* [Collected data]
===============

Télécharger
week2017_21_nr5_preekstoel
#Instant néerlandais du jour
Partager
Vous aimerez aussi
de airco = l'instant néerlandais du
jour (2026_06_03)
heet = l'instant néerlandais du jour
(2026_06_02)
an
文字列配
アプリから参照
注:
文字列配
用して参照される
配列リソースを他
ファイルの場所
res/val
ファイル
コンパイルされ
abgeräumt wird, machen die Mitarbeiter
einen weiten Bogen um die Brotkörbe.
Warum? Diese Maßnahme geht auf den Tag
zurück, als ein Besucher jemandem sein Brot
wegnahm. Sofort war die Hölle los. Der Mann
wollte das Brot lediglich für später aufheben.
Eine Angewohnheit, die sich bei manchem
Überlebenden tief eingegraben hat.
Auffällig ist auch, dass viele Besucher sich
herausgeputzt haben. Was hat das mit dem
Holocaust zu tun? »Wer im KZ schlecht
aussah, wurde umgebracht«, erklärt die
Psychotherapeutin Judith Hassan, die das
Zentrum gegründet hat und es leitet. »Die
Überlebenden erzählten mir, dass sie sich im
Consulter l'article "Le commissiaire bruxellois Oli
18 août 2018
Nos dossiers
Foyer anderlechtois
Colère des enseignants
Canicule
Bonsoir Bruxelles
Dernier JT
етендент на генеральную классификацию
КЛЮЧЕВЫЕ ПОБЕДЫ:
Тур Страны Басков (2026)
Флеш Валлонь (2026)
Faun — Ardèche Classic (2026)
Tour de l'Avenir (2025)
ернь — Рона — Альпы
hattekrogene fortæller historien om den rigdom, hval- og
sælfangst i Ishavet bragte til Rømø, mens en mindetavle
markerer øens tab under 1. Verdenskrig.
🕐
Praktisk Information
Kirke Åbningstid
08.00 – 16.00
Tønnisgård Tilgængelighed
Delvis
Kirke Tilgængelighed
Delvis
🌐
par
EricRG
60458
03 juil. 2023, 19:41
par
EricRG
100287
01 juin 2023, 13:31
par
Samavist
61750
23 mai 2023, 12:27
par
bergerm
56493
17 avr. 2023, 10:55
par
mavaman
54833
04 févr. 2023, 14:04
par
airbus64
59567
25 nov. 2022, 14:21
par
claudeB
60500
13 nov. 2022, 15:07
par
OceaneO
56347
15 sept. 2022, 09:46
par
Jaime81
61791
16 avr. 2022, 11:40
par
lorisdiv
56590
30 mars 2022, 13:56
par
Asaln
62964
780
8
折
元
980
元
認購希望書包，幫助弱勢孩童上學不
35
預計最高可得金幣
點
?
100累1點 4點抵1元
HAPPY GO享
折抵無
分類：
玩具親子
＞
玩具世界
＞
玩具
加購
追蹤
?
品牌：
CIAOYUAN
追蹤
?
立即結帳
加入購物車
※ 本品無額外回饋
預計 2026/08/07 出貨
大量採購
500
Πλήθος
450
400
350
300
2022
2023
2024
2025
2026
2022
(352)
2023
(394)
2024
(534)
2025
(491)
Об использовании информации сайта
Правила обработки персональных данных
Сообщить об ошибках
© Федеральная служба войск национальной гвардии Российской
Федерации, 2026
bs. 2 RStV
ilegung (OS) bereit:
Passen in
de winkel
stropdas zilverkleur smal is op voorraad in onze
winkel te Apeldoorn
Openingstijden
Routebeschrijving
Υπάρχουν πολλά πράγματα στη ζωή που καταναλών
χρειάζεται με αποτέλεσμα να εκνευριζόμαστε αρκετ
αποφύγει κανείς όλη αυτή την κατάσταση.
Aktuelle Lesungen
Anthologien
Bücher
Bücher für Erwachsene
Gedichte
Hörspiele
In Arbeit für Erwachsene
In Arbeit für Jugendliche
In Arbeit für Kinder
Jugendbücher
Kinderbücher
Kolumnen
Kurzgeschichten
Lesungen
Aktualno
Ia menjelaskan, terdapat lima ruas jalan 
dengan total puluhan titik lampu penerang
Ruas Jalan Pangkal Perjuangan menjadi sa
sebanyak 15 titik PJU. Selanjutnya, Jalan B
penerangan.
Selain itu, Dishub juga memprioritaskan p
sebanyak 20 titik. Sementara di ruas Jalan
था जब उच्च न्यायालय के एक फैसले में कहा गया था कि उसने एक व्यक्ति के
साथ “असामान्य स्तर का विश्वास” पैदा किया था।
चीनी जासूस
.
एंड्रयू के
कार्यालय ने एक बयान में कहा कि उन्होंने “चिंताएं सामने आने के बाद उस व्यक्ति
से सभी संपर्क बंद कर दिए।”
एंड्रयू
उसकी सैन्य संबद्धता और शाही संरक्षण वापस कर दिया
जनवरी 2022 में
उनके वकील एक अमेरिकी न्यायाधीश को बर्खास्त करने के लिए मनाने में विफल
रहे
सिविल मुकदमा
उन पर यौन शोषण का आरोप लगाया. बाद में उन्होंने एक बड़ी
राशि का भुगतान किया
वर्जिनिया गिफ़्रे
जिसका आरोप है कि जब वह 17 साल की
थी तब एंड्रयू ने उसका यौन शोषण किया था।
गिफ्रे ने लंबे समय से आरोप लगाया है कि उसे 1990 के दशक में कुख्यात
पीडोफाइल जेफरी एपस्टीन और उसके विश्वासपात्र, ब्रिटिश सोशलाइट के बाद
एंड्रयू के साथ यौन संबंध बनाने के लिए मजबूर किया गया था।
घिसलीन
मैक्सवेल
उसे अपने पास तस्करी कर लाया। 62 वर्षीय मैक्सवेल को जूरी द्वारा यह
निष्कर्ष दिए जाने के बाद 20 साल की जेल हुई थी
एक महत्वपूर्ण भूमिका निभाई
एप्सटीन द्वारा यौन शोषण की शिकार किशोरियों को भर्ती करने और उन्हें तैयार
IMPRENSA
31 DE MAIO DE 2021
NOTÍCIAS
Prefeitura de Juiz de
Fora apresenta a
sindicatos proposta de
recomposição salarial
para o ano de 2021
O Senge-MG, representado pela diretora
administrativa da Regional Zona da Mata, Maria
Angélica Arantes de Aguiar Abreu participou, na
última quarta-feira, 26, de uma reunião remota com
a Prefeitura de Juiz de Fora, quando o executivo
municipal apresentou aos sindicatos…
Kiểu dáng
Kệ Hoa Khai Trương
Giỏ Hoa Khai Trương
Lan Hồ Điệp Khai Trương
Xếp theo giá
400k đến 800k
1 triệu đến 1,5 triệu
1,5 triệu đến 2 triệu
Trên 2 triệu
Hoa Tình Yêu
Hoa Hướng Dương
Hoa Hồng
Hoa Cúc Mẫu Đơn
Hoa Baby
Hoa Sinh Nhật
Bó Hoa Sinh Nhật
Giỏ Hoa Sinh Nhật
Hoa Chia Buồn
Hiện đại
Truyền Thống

===============

* [Task details] Please print the records above exactly, leaving nothing out.

* [Response to this exercise]
Télécharger
week2017_21_nr5_preekstoel
#Instant néerlandais du jour
Partager
Vous aimerez aussi
de airco = l'instant néerlandais du
jour (2026_06_03)
heet = l'instant néerlandais du jour
(2026_06_02)
an
文字列配
アプリから参照
注:
文字列配
用して参照される
配列リソースを他
ファイルの場所
res/val
ファイル
コンパイルされ
abgeräumt wird, machen die Mitarbeiter
einen weiten Bogen um die Brotkörbe.
Warum? Diese Maßnahme geht auf den Tag
zurück, als ein Besucher jemandem sein Brot
wegnahm. Sofort war die Hölle los. Der Mann
wollte das Brot lediglich für später aufheben.
Eine Angewohnheit, die sich bei manchem
Überlebenden tief eingegraben hat.
Auffällig ist auch, dass viele Besucher sich
herausgeputzt haben. Was hat das mit dem
Holocaust zu tun? »Wer im KZ schlecht
aussah, wurde umgebracht«, erklärt die
Psychotherapeutin Judith Hassan, die das
Zentrum gegründet hat und es leitet. »Die
Überlebenden erzählten mir, dass sie sich im
Consulter l'article "Le commissiaire bruxellois Oli
18 août 2018
Nos dossiers
Foyer anderlechtois
Colère des enseignants
Canicule
Bonsoir Bruxelles
Dernier JT
етендент на генеральную классификацию
КЛЮЧЕВЫЕ ПОБЕДЫ:
Тур Страны Басков (2026)
Флеш Валлонь (2026)
Faun — Ardèche Classic (2026)
Tour de l'Avenir (2025)
ернь — Рона — Альпы
hattekrogene fortæller historien om den rigdom, hval- og
sælfangst i Ishavet bragte til Rømø, mens en mindetavle
markerer øens tab under 1. Verdenskrig.
🕐
Praktisk Information
Kirke Åbningstid
08.00 – 16.00
Tønnisgård Tilgængelighed
Delvis
Kirke Tilgængelighed
Delvis
🌐
par
EricRG
60458
03 juil. 2023, 19:41
par
EricRG
100287
01 juin 2023, 13:31
par
Samavist
61750
23 mai 2023, 12:27
par
bergerm
56493
17 avr. 2023, 10:55
par
mavaman
54833
04 févr. 2023, 14:04
par
airbus64
59567
25 nov. 2022, 14:21
par
claudeB
60500
13 nov. 2022, 15:07
par
OceaneO
56347
15 sept. 2022, 09:46
par
Jaime81
61791
16 avr. 2022, 11:40
par
lorisdiv
56590
30 mars 2022, 13:56
par
Asaln
62964
780
8
折
元
980
元
認購希望書包，幫助弱勢孩童上學不
35
預計最高可得金幣
點
?
100累1點 4點抵1元
HAPPY GO享
折抵無
分類：
玩具親子
＞
玩具世界
＞
玩具
加購
追蹤
?
品牌：
CIAOYUAN
追蹤
?
立即結帳
加入購物車
※ 本品無額外回饋
預計 2026/08/07 出貨
大量採購
500
Πλήθος
450
400
350
300
2022
2023
2024
2025
2026
2022
(352)
2023
(394)
2024
(534)
2025
(491)
Об использовании информации сайта
Правила обработки персональных данных
Сообщить об ошибках
© Федеральная служба войск национальной гвардии Российской
Федерации, 2026
bs. 2 RStV
ilegung (OS) bereit:
Passen in
de winkel
stropdas zilverkleur smal is op voorraad in onze
winkel te Apeldoorn
Openingstijden
Routebeschrijving
Υπάρχουν πολλά πράγματα στη ζωή που καταναλών
χρειάζεται με αποτέλεσμα να εκνευριζόμαστε αρκετ
αποφύγει κανείς όλη αυτή την κατάσταση.
Aktuelle Lesungen
Anthologien
Bücher
Bücher für Erwachsene
Gedichte
Hörspiele
In Arbeit für Erwachsene
In Arbeit für Jugendliche
In Arbeit für Kinder
Jugendbücher
Kinderbücher
Kolumnen
Kurzgeschichten
Lesungen
Aktualno
Ia menjelaskan, terdapat lima ruas jalan 
dengan total puluhan titik lampu penerang
Ruas Jalan Pangkal Perjuangan menjadi sa
sebanyak 15 titik PJU. Selanjutnya, Jalan B
penerangan.
Selain itu, Dishub juga memprioritaskan p
sebanyak 20 titik. Sementara di ruas Jalan
था जब उच्च न्यायालय के एक फैसले में कहा गया था कि उसने एक व्यक्ति के
साथ “असामान्य स्तर का विश्वास” पैदा किया था।
चीनी जासूस
.
एंड्रयू के
कार्यालय ने एक बयान में कहा कि उन्होंने “चिंताएं सामने आने के बाद उस व्यक्ति
से सभी संपर्क बंद कर दिए।”
एंड्रयू
उसकी सैन्य संबद्धता और शाही संरक्षण वापस कर दिया
जनवरी 2022 में
उनके वकील एक अमेरिकी न्यायाधीश को बर्खास्त करने के लिए मनाने में विफल
रहे
सिविल मुकदमा
उन पर यौन शोषण का आरोप लगाया. बाद में उन्होंने एक बड़ी
राशि का भुगतान किया
वर्जिनिया गिफ़्रे
जिसका आरोप है कि जब वह 17 साल की
थी तब एंड्रयू ने उसका यौन शोषण किया था।
गिफ्रे ने लंबे समय से आरोप लगाया है कि उसे 1990 के दशक में कुख्यात
पीडोफाइल जेफरी एपस्टीन और उसके विश्वासपात्र, ब्रिटिश सोशलाइट के बाद
एंड्रयू के साथ यौन संबंध बनाने के लिए मजबूर किया गया था।
घिसलीन
मैक्सवेल
उसे अपने पास तस्करी कर लाया। 62 वर्षीय मैक्सवेल को जूरी द्वारा यह
निष्कर्ष दिए जाने के बाद 20 साल की जेल हुई थी
एक महत्वपूर्ण भूमिका निभाई
एप्सटीन द्वारा यौन शोषण की शिकार किशोरियों को भर्ती करने और उन्हें तैयार
IMPRENSA
31 DE MAIO DE 2021
NOTÍCIAS
Prefeitura de Juiz de
Fora apresenta a
sindicatos proposta de
recomposição salarial
para o ano de 2021
O Senge-MG, representado pela diretora
administrativa da Regional Zona da Mata, Maria
Angélica Arantes de Aguiar Abreu participou, na
última quarta-feira, 26, de uma reunião remota com
a Prefeitura de Juiz de Fora, quando o executivo
municipal apresentou aos sindicatos…
Kiểu dáng
Kệ Hoa Khai Trương
Giỏ Hoa Khai Trương
Lan Hồ Điệp Khai Trương
Xếp theo giá
400k đến 800k
1 triệu đến 1,5 triệu
1,5 triệu đến 2 triệu
Trên 2 triệu
Hoa Tình Yêu
Hoa Hướng Dương
Hoa Hồng
Hoa Cúc Mẫu Đơn
Hoa Baby
Hoa Sinh Nhật
Bó Hoa Sinh Nhật
Giỏ Hoa Sinh Nhật
Hoa Chia Buồn
Hiện đại
Truyền Thống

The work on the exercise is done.